In the context of prompt engineering and AI methods, "CoT" clearly refers to "Chain of Thought", which is a prompting technique where the model is encouraged to break down its reasoning into sequential steps.
The "em" could potentially refer to:
1. "Expectation maximization" - a statistical algorithm
2. "em" as in emphasis in HTML/markdown (like *this*)
3. Some kind of metric or modifier related to CoT
4. A typo or abbreviation for something else
Since this is just a two-word fragment without context, the most likely interpretation is that it's referring to Chain of Thought reasoning with some kind of "em" qualifier or metric associated with it.
But without more context, I can only provide this basic translation of the terms as they appear. • Self-reported
Reasoning
Logical reasoning and analysis
GPQA
0-shot, accuracy
AI: In this category, we compute the accuracy of the model's predictions on our pre-determined list of questions directly from the model's top 1 output, without any prompting or support. • Self-reported
Other Tests
Specialized benchmarks
ARC-C
0-shot, acc standard 0-shot evaluation without which-or additional information or demonstrations.
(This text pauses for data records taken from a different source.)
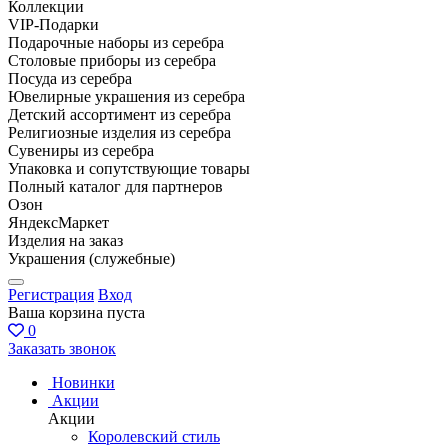
Коллекции
VIP-Подарки
Подарочные наборы из серебра
Столовые приборы из серебра
Посуда из серебра
Ювелирные украшения из серебра
Детский ассортимент из серебра
Религиозные изделия из серебра
Сувениры из серебра
Упаковка и сопутствующие товары
Полный каталог для партнеров
Озон
ЯндексМаркет
Изделия на заказ
Украшения (служебные)
Регистрация
Вход
Ваша корзина пуста
0
Заказать звонок
Новинки
Акции
Акции
Королевский стиль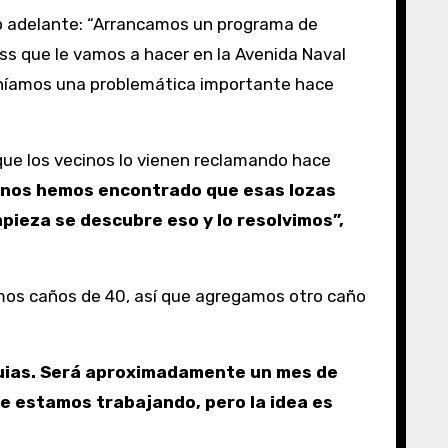
ndo adelante: “Arrancamos un programa de
ss que le vamos a hacer en la Avenida Naval
eníamos una problemática importante hace
que los vecinos lo vienen reclamando hace
y nos hemos encontrado que esas lozas
pieza se descubre eso y lo resolvimos”,
nemos caños de 40, así que agregamos otro caño
quias. Será aproximadamente un mes de
de estamos trabajando, pero la idea es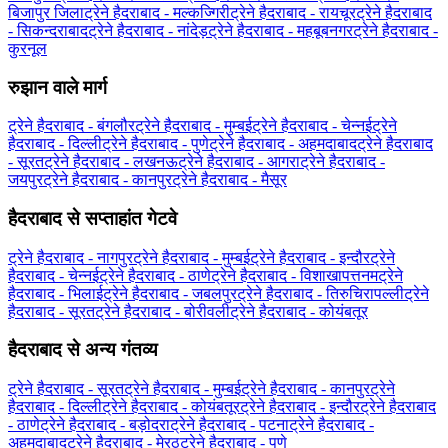
बिजापुर जिला
ट्रेने हैदराबाद - मल्कज्गिरी
ट्रेने हैदराबाद - रायचूर
ट्रेने हैदराबाद
- सिकन्दराबाद
ट्रेने हैदराबाद - नांदेड़
ट्रेने हैदराबाद - महबूबनगर
ट्रेने हैदराबाद -
कुरनूल
रुझान वाले मार्ग
ट्रेने हैदराबाद - बंगलौर
ट्रेने हैदराबाद - मुम्बई
ट्रेने हैदराबाद - चेन्नई
ट्रेने
हैदराबाद - दिल्ली
ट्रेने हैदराबाद - पुणे
ट्रेने हैदराबाद - अहमदाबाद
ट्रेने हैदराबाद
- सूरत
ट्रेने हैदराबाद - लखनऊ
ट्रेने हैदराबाद - आगरा
ट्रेने हैदराबाद -
जयपुर
ट्रेने हैदराबाद - कानपुर
ट्रेने हैदराबाद - मैसूर
हैदराबाद से सप्ताहांत गेटवे
ट्रेने हैदराबाद - नागपुर
ट्रेने हैदराबाद - मुम्बई
ट्रेने हैदराबाद - इन्दौर
ट्रेने
हैदराबाद - चेन्नई
ट्रेने हैदराबाद - ठाणे
ट्रेने हैदराबाद - विशाखापत्तनम
ट्रेने
हैदराबाद - भिलाई
ट्रेने हैदराबाद - जबलपुर
ट्रेने हैदराबाद - तिरुचिरापल्ली
ट्रेने
हैदराबाद - सूरत
ट्रेने हैदराबाद - बोरीवली
ट्रेने हैदराबाद - कोयंबतूर
हैदराबाद से अन्य गंतव्य
ट्रेने हैदराबाद - सूरत
ट्रेने हैदराबाद - मुम्बई
ट्रेने हैदराबाद - कानपुर
ट्रेने
हैदराबाद - दिल्ली
ट्रेने हैदराबाद - कोयंबतूर
ट्रेने हैदराबाद - इन्दौर
ट्रेने हैदराबाद
- ठाणे
ट्रेने हैदराबाद - बड़ोदरा
ट्रेने हैदराबाद - पटना
ट्रेने हैदराबाद -
अहमदाबाद
ट्रेने हैदराबाद - मेरठ
ट्रेने हैदराबाद - पुणे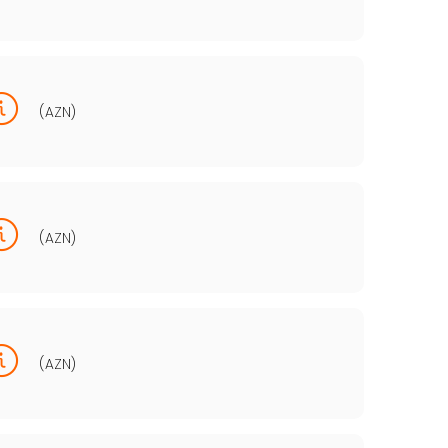
(AZN)
(AZN)
(AZN)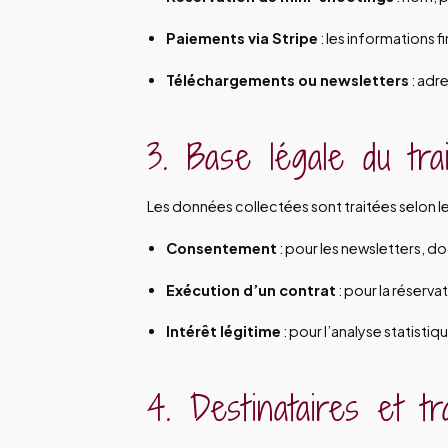
Paiements via Stripe
: les informations 
Téléchargements ou newsletters
: adr
3. Base légale du tra
Les données collectées sont traitées selon le
Consentement
: pour les newsletters, d
Exécution d’un contrat
: pour la réserva
Intérêt légitime
: pour l’analyse statistiq
4. Destinataires et t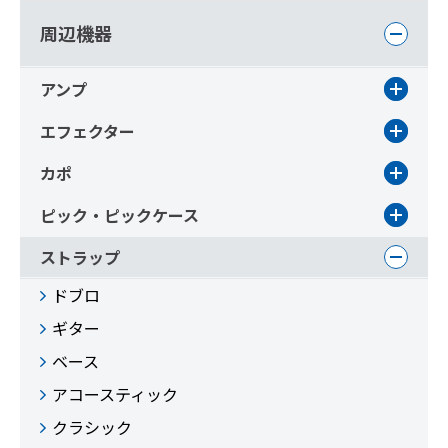
周辺機器
アンプ
エフェクター
カポ
ピック・ピックケース
ストラップ
ドブロ
ギター
ベース
アコースティック
クラシック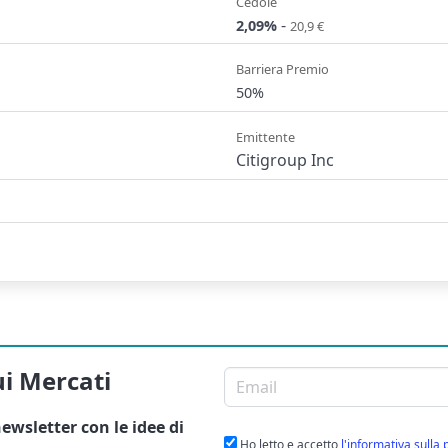
Cedole
-
2,09%
20,9 €
Barriera Premio
50%
Emittente
Citigroup Inc
ui Mercati
Email per newsletter
ewsletter
con le idee di
Ho letto e accetto
l'informativa sulla 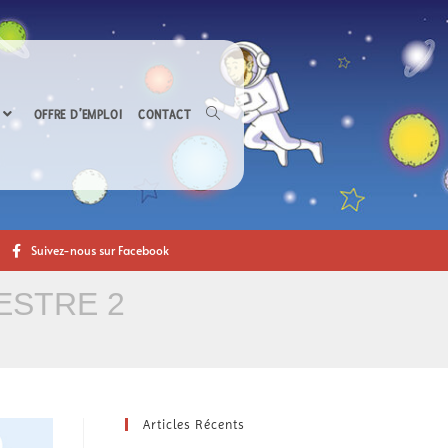
OFFRE D’EMPLOI
CONTACT
Suivez-nous sur Facebook
ESTRE 2
Articles Récents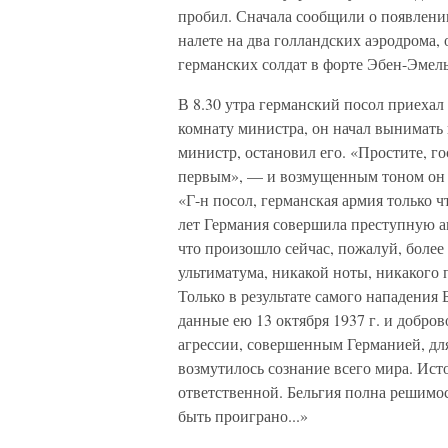
пробил. Сначала сообщили о появлении
налете на два голландских аэродрома,
германских солдат в форте Эбен-Эмель
В 8.30 утра германский посол приехал
комнату министра, он начал вынимать 
министр, остановил его. «Простите, го
первым», — и возмущенным тоном он п
«Г-н посол, германская армия только ч
лет Германия совершила преступную а
что произошло сейчас, пожалуй, более 
ультиматума, никакой ноты, никакого 
Только в результате самого нападения 
данные ею 13 октября 1937 г. и добро
агрессии, совершенным Германией, для
возмутилось сознание всего мира. Ис
ответственной. Бельгия полна решимо
быть проиграно...»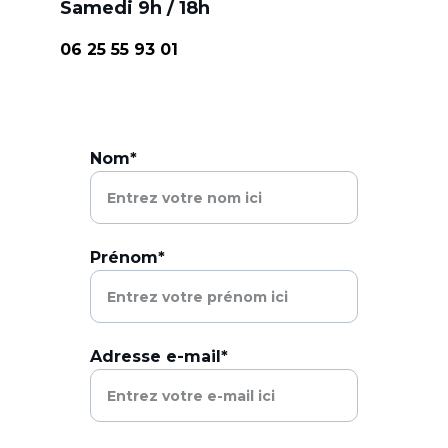
Samedi 9h / 18h
06 25 55 93 01
Nom*
Prénom*
Adresse e-mail*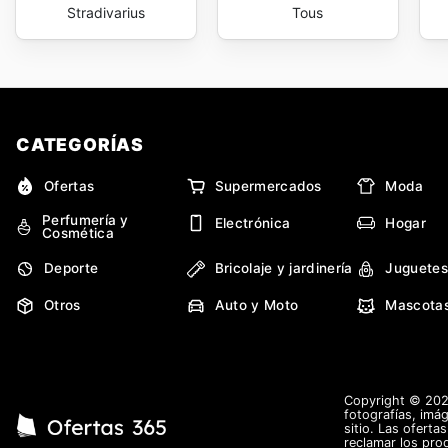
Stradivarius
Tous
CATEGORÍAS
Ofertas
Supermercados
Moda
Perfumería y
Electrónica
Hogar
Cosmética
Deporte
Bricolaje y jardinería
Juguetes
Otros
Auto y Moto
Mascota
Copyright © 2026
fotografías, imág
sitio. Las oferta
reclamar los pro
Accuracy is calculated on set, in order to Since methodology 0-shot is used how in evaluation, so and at testing in this match between evaluation and • Self-reported
BFCL v2
0-shot, accuracy
AI: Prompt Steerability • Self-reported
IFEval
Average value (accuracy instructions/prompts strict/) • Self-reported
InfiniteBench/En.MC
0-shot, longbook_choice/acc • Self-reported
InfiniteBench/En.QA
0-shot, longbook_qa/f1 • Self-reported
Nexus
0-shot, macro_avg/acc • Self-reported
NIH/Multi-needle
0-shot, reproduction AI: model used which in ? • Self-reported
Open-rewrite
0-shot, micro_avg/rougeL • Self-reported
TLDR9+ (test)
1-shot, rougeL • Self-reported
License & Metadata
License
llama_3_2_community_license
Announcement Date
September 25, 2024
Last Updated
July 19, 2025
Similar Models
All ModelsLlama 3.1 8B Instruct
Meta
8.0B
Best score:0.8 (ARC)
Released:Jul 2024
Price:$0.20/1M tokens
Llama 3.1 Nemotron Nano 8B V1
NVIDIA
8.0B
Best score:0.5 (GPQA)
Released:Mar 2025
Gemma 2 9B
9.2B
Best score:0.7 (MMLU)
Released:Jun 2024
Ministral 8B Instruct
Mistral AI
8.0B
Best score:0.7 (ARC)
Released:Oct 2024
Price:$0.10/1M tokens
Phi-3.5-mini-instruct
Microsoft
3.8B
Best score:0.8 (ARC)
Released:Aug 2024
Price:$0.10/1M tokens
Phi 4 Mini
Microsoft
3.8B
Best score:0.8 (ARC)
Released:Feb 2025
Qwen2.5 7B Instruct
Alibaba
7.6B
Best score:0.8 (HumanEval)
Released:Sep 2024
Price:$0.30/1M tokens
Qwen2 7B Instruct
Alibaba
7.6B
Best score:0.8 (HumanEval)
Released:Jul 2024
Recommendations are based on similarity of characteristics: developer organization, multimodality, parameter size, and benchmark performance. Choose a model to compare or go to the full catalog to browse all available AI models.